Taken from ( http://www.theserverside.com/discussions/thread.tss?thread_id=20044 )
I have mostly seen weblogic. Here is a link for further reading:
http://download.oracle.com/docs/cd/E13222_01/wls/docs92/perform/WLSTuning.html#wp1104298
Hope this will help you.
I guess you are referring to application clustering.
AFAIK, JVM's spawned with really large heap size have issues when it comes to garbage collection though I'm sure by playing around with the GC algorithm and parameters you can bring down the damage to a minimum. Plus, clustered applications don't have a single point of failure. If one node goes down, the remaining nodes can keep servicing the clients. This is one of the reasons why "message based architectures" are a good fit for scalability. Each request is mapped to a message which can then be picked up by any node in a cluster.
Another point would be to service multiple requests simultaneously in case your application unfortunately uses synchronized keyword judiciously. We currently have a legacy application which has a lot of shared state (unfortunately) and hence concurrent request handling is done by spawning around 20 JVM processes with a central dispatching unit which does all the dispatching work. ;-)

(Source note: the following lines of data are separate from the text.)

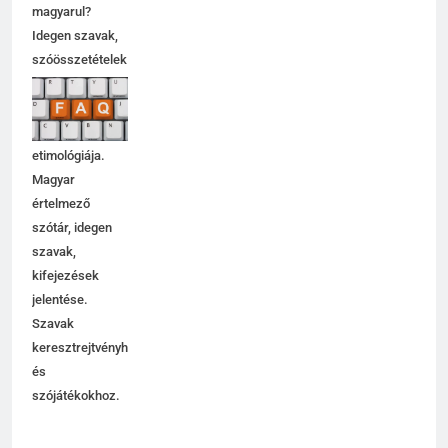
magyarul?
Idegen szavak,
szóösszetételek
jelentése,
magyarázata,
használata,
etimológiája.
Magyar
értelmező
szótár, idegen
szavak,
kifejezések
jelentése.
Szavak
keresztrejtvényhez
és
szójátékokhoz.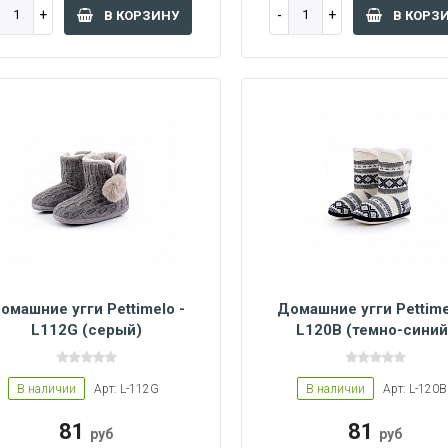
В КОРЗИНУ
В КОРЗ
омашние угги Pettimelo -
Домашние угги Pettime
L112G (серый)
L120B (темно-синий
6/37
38/39
40/41
36/37
38/39
40/41
В наличии
Арт: L-112G
В наличии
Арт: L-120B
81
81
руб
руб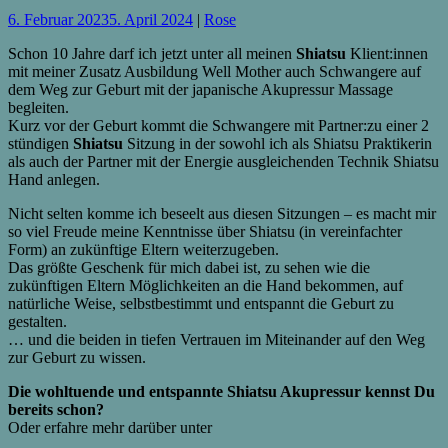
6. Februar 2023
5. April 2024
|
Rose
Schon 10 Jahre darf ich jetzt unter all meinen
Shiatsu
Klient:innen
mit meiner Zusatz Ausbildung Well Mother auch Schwangere auf
dem Weg zur Geburt mit der japanische Akupressur Massage
begleiten.
Kurz vor der Geburt kommt die Schwangere mit Partner:zu einer 2
stündigen
Shiatsu
Sitzung in der sowohl ich als Shiatsu Praktikerin
als auch der Partner mit der Energie ausgleichenden Technik Shiatsu
Hand anlegen.
Nicht selten komme ich beseelt aus diesen Sitzungen – es macht mir
so viel Freude meine Kenntnisse über Shiatsu (in vereinfachter
Form) an zukünftige Eltern weiterzugeben.
Das größte Geschenk für mich dabei ist, zu sehen wie die
zukünftigen Eltern Möglichkeiten an die Hand bekommen, auf
natürliche Weise, selbstbestimmt und entspannt die Geburt zu
gestalten.
… und die beiden in tiefen Vertrauen im Miteinander auf den Weg
zur Geburt zu wissen.
Die wohltuende und entspannte Shiatsu Akupressur kennst Du
bereits schon?
Oder erfahre mehr darüber unter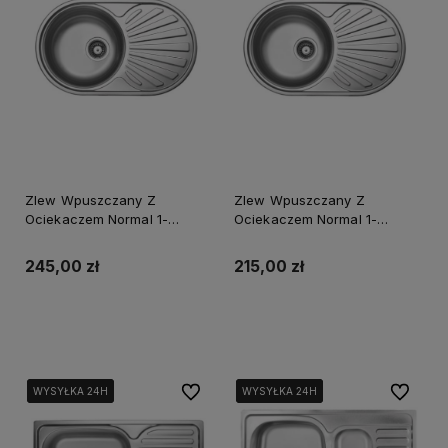
Zlew Wpuszczany Z
Zlew Wpuszczany Z
Ociekaczem Normal 1-
Ociekaczem Normal 1-
Komorowy Głębokość 150 mm
Komorowy Głębokość 165 mm
Wykończenie Len + Syfon
Wykończenie Gładkie +
245,00 zł
215,00 zł
Syfon
Powiadom o dostępności
Powiadom o dostępności
Do ulubionych
Do ulubi
WYSYŁKA 24H
WYSYŁKA 24H
WYSYŁKA 24H
WYSYŁKA 24H
WYSYŁKA 24H
WYSYŁKA 24H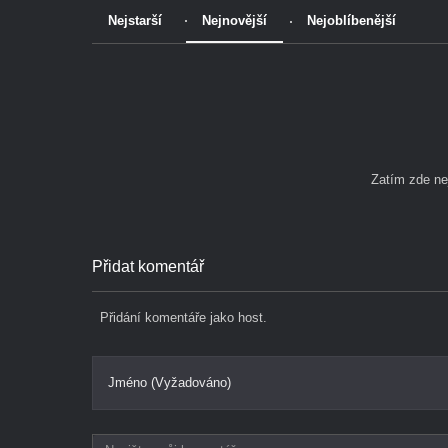
Nejstarší
Nejnovější
Nejoblíbenější
Zatím zde n
Přidat komentář
Přidání komentáře jako host.
Jméno (Vyžadováno)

I would suggest you use around least JVM per NUMA region. If a single JVM uses more than one NUMA region (often a single CPU) the performance can degrade significantly, due to a significant increase in the cost of accessing main memory of another CPU.
Additionally using multiple servers can allow you to
use different versions of java or your your applications server.
isolate different applications which could interfere (they shouldn't but they might)
limit GC pause times between services.
EDIT: It could be historical. There may have been any number of reasons to have separate JVMs in the past but since you don't know what they were, you don't know if they still apply and it may be simpler to leave things as they are.
An additional reason to use mutliple instance is serviceability.
For example if you multiple different applications for multiple customers then having seperate instances of the appserver for each application can make life a little easier when you have to do an appserver restart during a release.
Suppose you have a average configuration host and installed single instance of the web/app server. Now your application becomes more popular and number of hits increases 2 fold. What you do now ?
Add one more physical server of same configuration and instal the application and load balance these two hosts.
This is not end of life for your application. Your application will keep on becoming more popular and hence the need to scale it up. What's going to be your strategy ?
keep adding more hosts of same configuration
buy a more powerful machine where you can create more logical application servers
Which option will you go far ?
You will do cost analysis, which will involve factors like- actual hardware cost, Cost of managing these servers (power cost, space occupied in data center) etc.
Apparently, it comes that the decision is not very easy. And in most cases it's more cost effective to have a more powerful machine.